# First Greyhound Ambulance - San Diego



## SD7 (Feb 16, 2012)

Anyone heard of this ambulance company in San Diego (specifically, Escondido)?

Firstgreyhound.com/

They are listed as a valid agency by San Diego County, but I was wondering if anyone had more information on them? They are hiring.


----------



## Fish (Feb 16, 2012)

Never Heard, and lame name!


----------



## adamjh3 (Feb 16, 2012)

From what I've heard they are very new. I've seen one of their rigs around. I'd be cautious of a company that names itself so similarly to a bussing company, probably cares more about moolah than patients, though that seems to be a common trend in San Diego

Sent from my DROID X2 using Tapatalk


----------



## ShotMedic (Feb 17, 2012)

i heard there from La area or something. Ive only seen one of their rigs around looks a little weathered...


----------



## SD7 (Feb 17, 2012)

They seem pretty small. Their offices double as a wood/metal working workshop.

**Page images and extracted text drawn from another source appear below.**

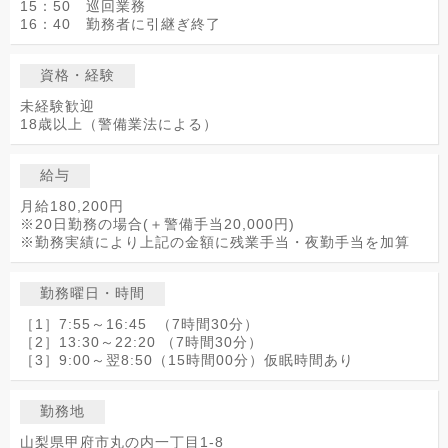
15：50 巡回業務
16：40 勤務者に引継ぎ終了
資格・経験
未経験歓迎
18歳以上（警備業法による）
給与
月給180,200円
※20日勤務の場合(＋警備手当20,000円)
※勤務実績により上記の金額に残業手当・夜勤手当を加算
勤務曜日・時間
［1］7:55～16:45 （7時間30分）
［2］13:30～22:20 （7時間30分）
［3］9:00～翌8:50（15時間00分）仮眠時間あり
勤務地
山梨県甲府市丸の内一丁目1-8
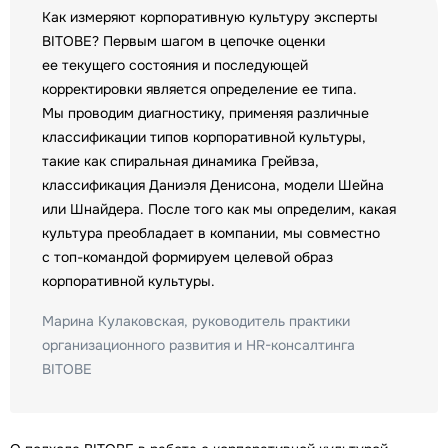
Как измеряют корпоративную культуру эксперты
BITOBE? Первым шагом в цепочке оценки
ее текущего состояния и последующей
корректировки является определение ее типа.
Мы проводим диагностику, применяя различные
классификации типов корпоративной культуры,
такие как спиральная динамика Грейвза,
классификация Даниэля Денисона, модели Шейна
или Шнайдера. После того как мы определим, какая
культура преобладает в компании, мы совместно
с топ-командой формируем целевой образ
корпоративной культуры.
Марина Кулаковская, руководитель практики
организационного развития и HR-консалтинга
BITOBE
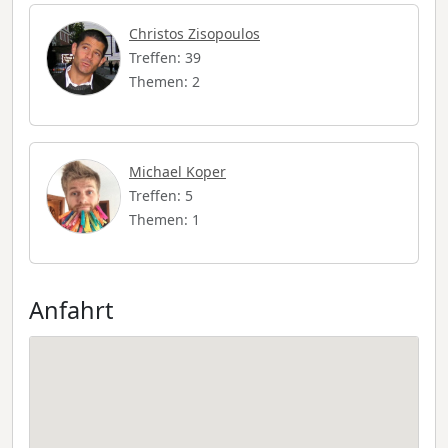
Christos Zisopoulos
Treffen: 39
Themen: 2
Michael Koper
Treffen: 5
Themen: 1
Anfahrt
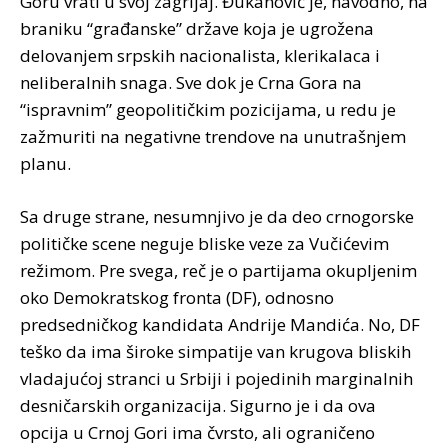
Goru vrati u svoj zagrljaj. Đukanović je, navodno, na
braniku “građanske” države koja je ugrožena
delovanjem srpskih nacionalista, klerikalaca i
neliberalnih snaga. Sve dok je Crna Gora na
“ispravnim” geopolitičkim pozicijama, u redu je
zažmuriti na negativne trendove na unutrašnjem
planu.
Sa druge strane, nesumnjivo je da deo crnogorske
političke scene neguje bliske veze za Vučićevim
režimom. Pre svega, reč je o partijama okupljenim
oko Demokratskog fronta (DF), odnosno
predsedničkog kandidata Andrije Mandića. No, DF
teško da ima široke simpatije van krugova bliskih
vladajućoj stranci u Srbiji i pojedinih marginalnih
desničarskih organizacija. Sigurno je i da ova
opcija u Crnoj Gori ima čvrsto, ali ograničeno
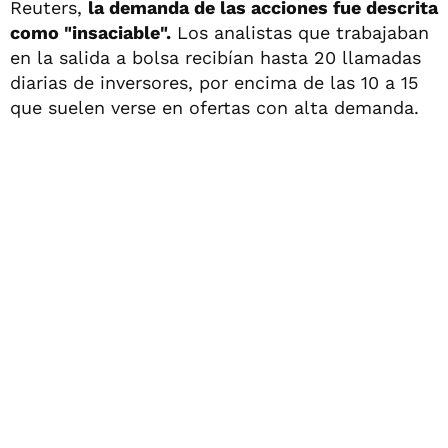
Reuters,
la demanda de las acciones fue descrita
como "insaciable".
Los analistas que trabajaban
en la salida a bolsa recibían hasta 20 llamadas
diarias de inversores, por encima de las 10 a 15
que suelen verse en ofertas con alta demanda.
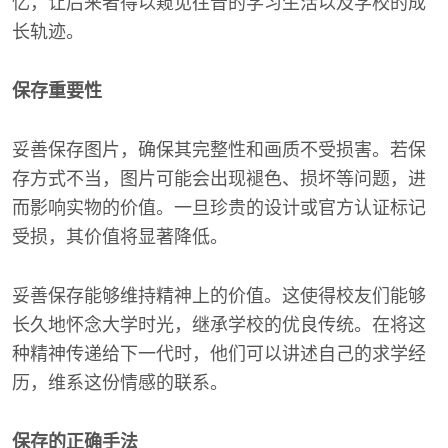
忆，让后来者得以窥见往昔的学习生活以及学校的成
长轨迹。
保存重要性
妥善保存图片，确保其完整性和画质不受损害。若保
存方式不当，图片可能会出现褪色、损坏等问题，进
而影响实物的价值。一旦珍贵的设计或官方认证标记
受损，其价值将显著降低。
妥善保存能够维持精神上的价值。这使得校友们能够
长久地怀念大学时光，继承学校的优良传统。在将这
种精神传递给下一代时，他们可以讲述自己的求学经
历，维系这份情感的联系。
保存的正确手法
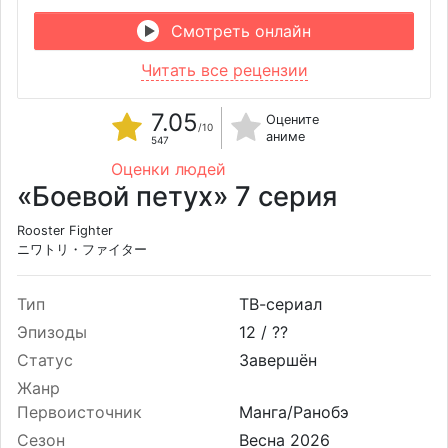
Смотреть онлайн
Читать все рецензии
7.05
Оцените
/10
аниме
547
Оценки людей
«Боевой петух» 7 серия
Rooster Fighter
ニワトリ・ファイター
Тип
ТВ-сериал
Эпизоды
12 /
??
Статус
Завершён
Жанр
Первоисточник
Манга/Ранобэ
Сезон
Весна 2026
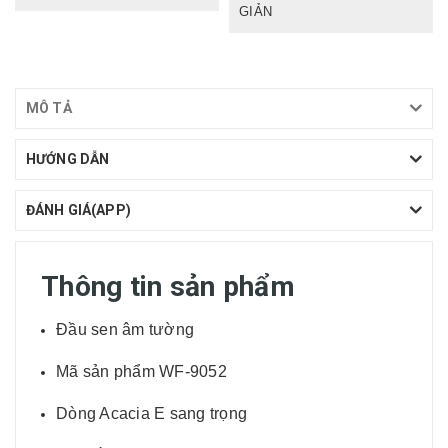
GIẢN
MÔ TẢ
HƯỚNG DẪN
ĐÁNH GIÁ(APP)
Thông tin sản phẩm
Đầu sen âm tường
Mã sản phẩm WF-9052
Dòng Acacia E sang trọng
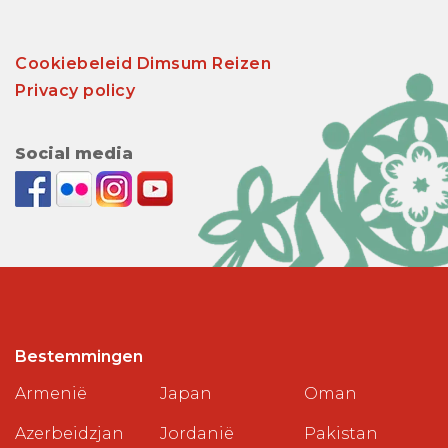
Cookiebeleid Dimsum Reizen
Privacy policy
Social media
Bestemmingen
Armenië
Japan
Oman
Azerbeidzjan
Jordanië
Pakistan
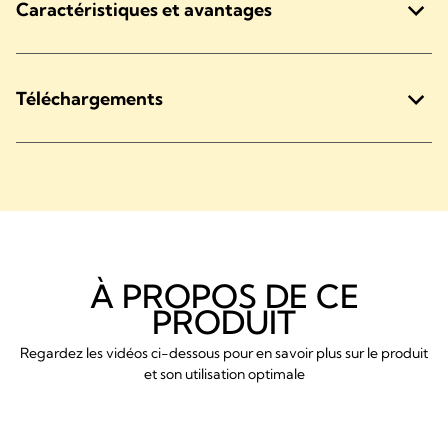
Caractéristiques et avantages
Téléchargements
À PROPOS DE CE
PRODUIT
Regardez les vidéos ci-dessous pour en savoir plus sur le produit
et son utilisation optimale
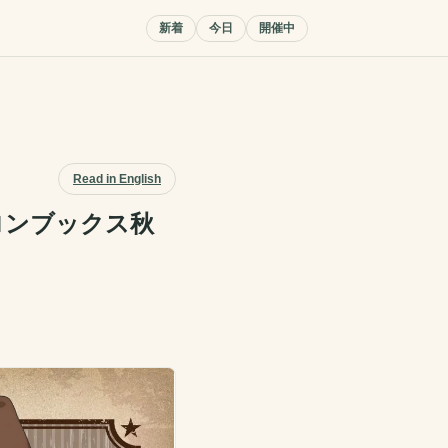
新着
今日
開催中
Read in English
ロンブックス秋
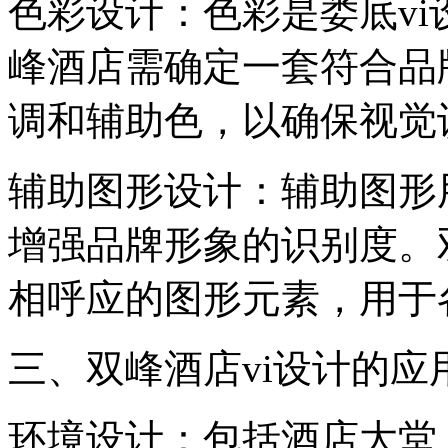
‌色彩设计‌：色彩是娄底
峰酒店需确定一套符合品
调和辅助色，以确保视觉
‌辅助图形设计‌：辅助图
增强品牌形象的识别度。
相呼应的图形元素，用于
三、双峰酒店vi设计的应
‌环境设计‌：包括酒店大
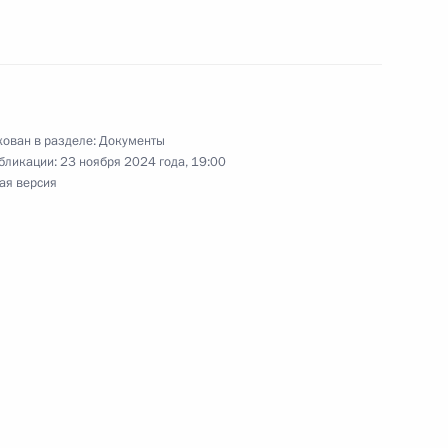
ещания с членами
ован в разделе:
Документы
бликации:
23 ноября 2024 года, 19:00
ая версия
жправсоглашения между
ии двойного налогообложения
огообложения
жправсоглашения между
 двойного налогообложения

After some research I figured out that the owners of ideldesigns.com own First Greyhound Ambulance ...


----------



## ShotMedic (Feb 17, 2012)

If your looking for a job i hear Care and Express ambulance are hiring.


----------



## Wiggle (Feb 17, 2012)

ShotMedic said:


> If your looking for a job i hear Care and Express ambulance are hiring.



Where did you hear from? (I'm looking as well)


----------



## adamjh3 (Feb 17, 2012)

Wiggle said:


> Where did you hear from? (I'm looking as well)



Not to answer for him but I interviewed with express a few weeks ago, (didn't take the job)  so they may still be hiring

Sent from my DROID X2 using Tapatalk


----------



## ShotMedic (Feb 17, 2012)

It was posted on EMSTAs Facebook page. I would also recommend going to EMSTAs pre-employment work shops check out their website


----------



## Monkey (Feb 18, 2012)

Care is probably ramping up staff due to them taking the San Diego Kaiser contract over all to themselves in April, no more sharing I hear.   If you're not very well self diciplined, don't waste your time with Care, you'll be miserable.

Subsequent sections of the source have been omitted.